* **Work instructions**:
The line containing "respectievelijke eigenaren. AutoSpot.nl" marks where to begin. Write out that line and every line after it exactly, through the last line below.

* **Extracted entries**:
'''

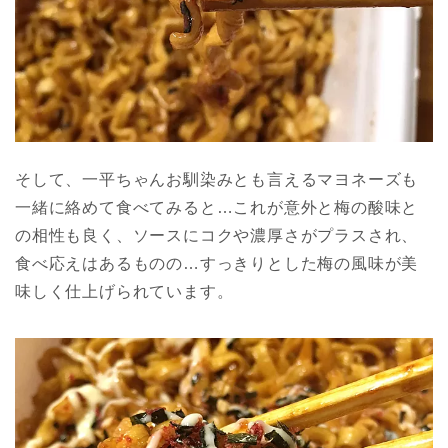
そして、一平ちゃんお馴染みとも言えるマヨネーズも
一緒に絡めて食べてみると…これが意外と梅の酸味と
の相性も良く、ソースにコクや濃厚さがプラスされ、
食べ応えはあるものの…すっきりとした梅の風味が美
味しく仕上げられています。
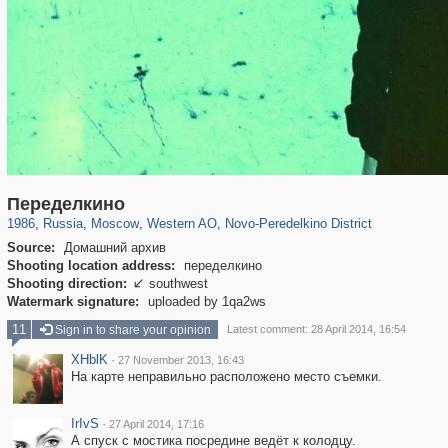
319,864
1,406,756
8,286
27,129
29,243
310
336
4
Переделкино
1986
,
Russia
,
Moscow
,
Western AO
,
Novo-Peredelkino District
Source:
Домашний архив
Shooting location address:
переделкино
Shooting direction:
southwest

Watermark signature:
uploaded by 1qa2ws
11
Sign in to share your opinion
Latest comment: 28 April 2014, 16:54
XHblK
·
27 November 2013, 16:43
На карте неправильно расположено место съемки.
IrIvS
·
27 April 2014, 17:16
А спуск с мостика посредине ведёт к колодцу.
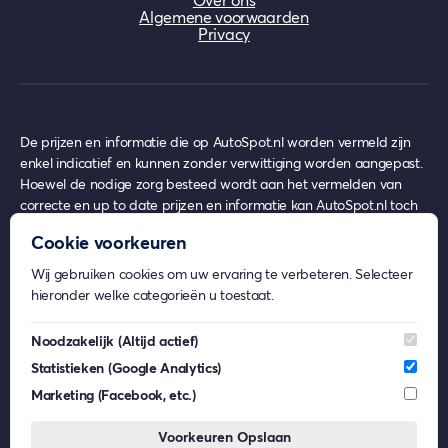
Over ons
Algemene voorwaarden
Privacy
De prijzen en informatie die op AutoSpot.nl worden vermeld zijn
enkel indicatief en kunnen zonder verwittiging worden aangepast.
Hoewel de nodige zorg besteed wordt aan het vermelden van
correcte en up to date prijzen en informatie kan AutoSpot.nl toch
achterhaalde prijzen en informatie bevatten op het moment van
Cookie voorkeuren
gebruik, waar echter nooit enige rechten uit ontleend kunnen
worden.
Wij gebruiken cookies om uw ervaring te verbeteren. Selecteer
AutoSpot.nl geeft geen inhoudelijk advies over eventuele
hieronder welke categorieën u toestaat.
financiële- en/of verzekeringsproducten.
Beeldmateriaal op AutoSpot.nl kan afkomstig zijn van externe
Noodzakelijk
(Altijd actief)
partijen. De rechten van deze beelden behoren toe aan de
Statistieken
(Google Analytics)
respectievelijke eigenaren. AutoSpot.nl gebruikt dit materiaal enkel
voor informatieve doeleinden en claimt geen eigendomsrechten.
Marketing
(Facebook, etc.)
AutoSpot.nl is, voor zover wettelijk toegestaan, niet aansprakelijk
voor (gevolg)schade die voortkomt uit het gebruik van AutoSpot.nl,
Voorkeuren Opslaan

'''

* **Exercise output**:
respectievelijke eigenaren. AutoSpot.nl gebruikt dit materiaal enkel
voor informatieve doeleinden en claimt geen eigendomsrechten.
Marketing
(Facebook, etc.)
AutoSpot.nl is, voor zover wettelijk toegestaan, niet aansprakelijk
voor (gevolg)schade die voortkomt uit het gebruik van AutoSpot.nl,
Voorkeuren Opslaan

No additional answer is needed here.